Recommendations for the Use of Prolonged‐Release Fampridine in Patients with Multiple Sclerosis (MS)

Jana Lizrova Preiningerova 1,, Ulf Baumhackl 2, Tunde Csepany 3, Adam Czaplinski 4, Florian Deisenhammer 5, Tobias Derfuss 6, Tanja H Fabjan 7, Franz Fazekas 8, Siegrid Fuchs 8, Eva Havrdova 1, Alenka Horvath Ledinek 9, Zsolt Illes 10, Sasa Sega Jazbec 9, Eleonora Klimova 11, Samuel Komoly 10, Egon Kurca 12, Michael Linnebank 13, Lubomir Lisy 14, Jan Mares 15, Lubica Prochazkova 16, Rozsa Csilla 17, Jarmila Szilasiova 11, Pavel Stourac 18, Radomir Talab 19, Peter Turcani 20, Marta Vachova 21, Laszlo Vecsei 22, David Vodusek 23, Olga Zapletalova 24, Thomas Berger 5
PMCID: PMC6493348  PMID: 23607697

Summary

Prolonged‐release fampridine (fampridine PR) is a potassium channel blocker that improves conductivity of signal on demyelinated axons in central nervous system. Fampridine PR has been approved to improve speed of walking in patients with multiple sclerosis. This statement provides a brief summary of data on fampridine PR and recommendations on practical use of the medication in clinical practice, prediction, and evaluation of response to treatment and patient management.

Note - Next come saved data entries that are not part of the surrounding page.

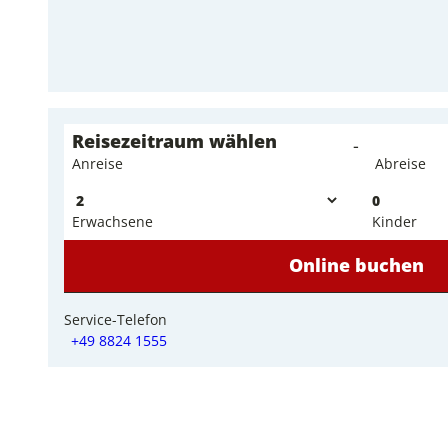
i
c
h
t
Reisezeitraum wählen
-
Anreise
Abreise
0
Erwachsene
Kinder
Online buchen
Service-Telefon
+49 8824 1555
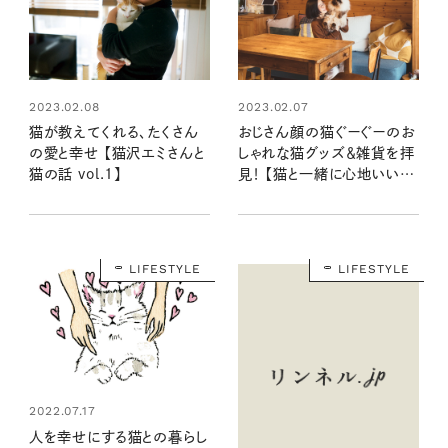
2023.02.08
2023.02.07
猫が教えてくれる、たくさん
おじさん顔の猫ぐーぐーのお
の愛と幸せ 【猫沢エミさんと
しゃれな猫グッズ＆雑貨を拝
猫の話 vol.1】
見！ 【猫と一緒に心地いい暮
らし】
LIFESTYLE
LIFESTYLE
2022.07.17
人を幸せにする猫との暮らし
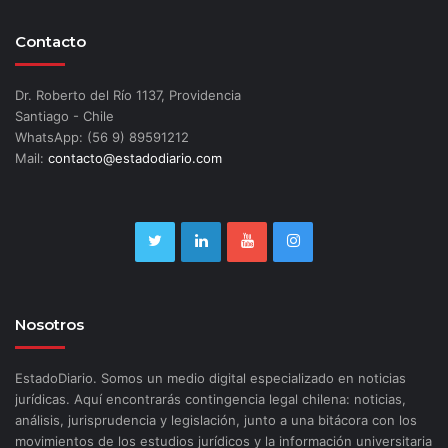
Contacto
Dr. Roberto del Río 1137, Providencia
Santiago - Chile
WhatsApp: (56 9) 89591212
Mail:
contacto@estadodiario.com
Nosotros
EstadoDiario. Somos un medio digital especializado en noticias
jurídicas. Aquí encontrarás contingencia legal chilena: noticias,
análisis, jurisprudencia y legislación, junto a una bitácora con los
movimientos de los estudios jurídicos y la información universitaria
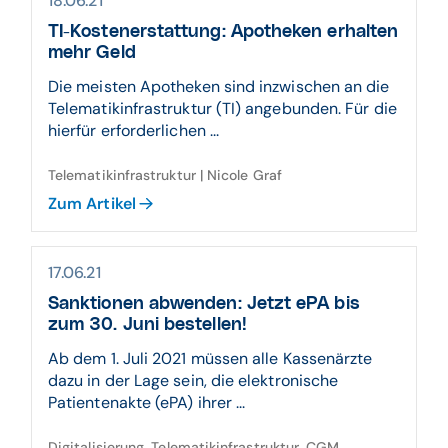
18.06.21
TI-Kostenerstattung: Apotheken erhalten
mehr Geld
Die meisten Apotheken sind inzwischen an die
Telematikinfrastruktur (TI) angebunden. Für die
hierfür erforderlichen ...
Telematikinfrastruktur | Nicole Graf
Zum Artikel
17.06.21
Sanktionen abwenden: Jetzt ePA bis
zum 30. Juni bestellen!
Ab dem 1. Juli 2021 müssen alle Kassenärzte
dazu in der Lage sein, die elektronische
Patientenakte (ePA) ihrer ...
Digitalisierung, Telematikinfrastruktur, CGM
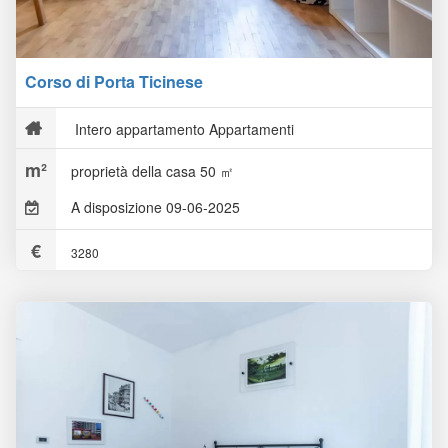
Corso di Porta Ticinese
Intero appartamento Appartamenti
proprietà della casa 50 ㎡
A disposizione 09-06-2025
3280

Keywords: Aminopyridines, Fampridine, Multiple sclerosis, Walking

Objectives of This Expert Statement

A panel of experts representing 27 centers for treatment of multiple sclerosis from six European countries convened in 2012 to formulate the recommendations for use of prolonged‐release (PR) fampridine (Fampyra®) in patients with impairment of walking due to multiple sclerosis.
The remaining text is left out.